### Provided information
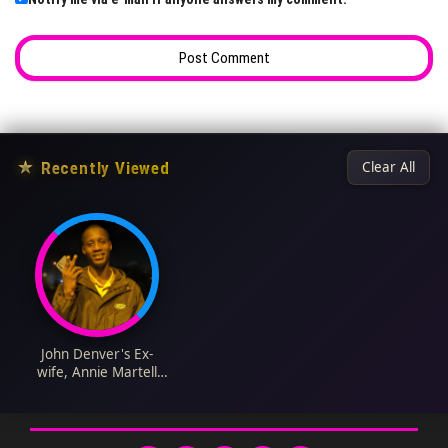
★
Recently Viewed
Clear All
John Denver's Ex-
wife, Annie Martell
Biography: Wikipedia,
Death, Age, Net
Worth, Obituary,
Husband, Nationality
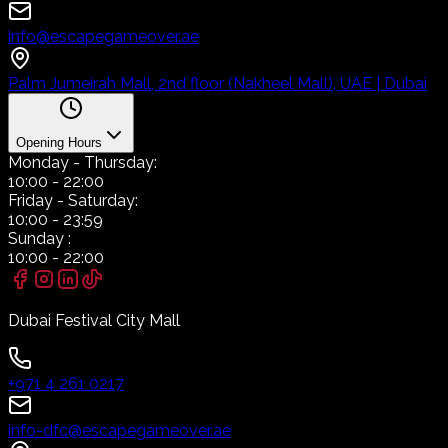
info@escapegameover.ae
Palm Jumeirah Mall, 2nd floor (Nakheel Mall), UAE | Dubai
Opening Hours
Monday
- Thursday:
10:00
-
22:00
Friday
- Saturday:
10:00
-
23:59
Sunday
:
10:00
-
22:00
Dubai Festival City Mall
+971 4 261 0217
info-dfc@escapegameover.ae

### Required action
Would you please copy the lines above, from the one holding "Dubai Festival City Mall" through the last, and nothing else?

### Answer
Dubai Festival City Mall
+971 4 261 0217
info-dfc@escapegameover.ae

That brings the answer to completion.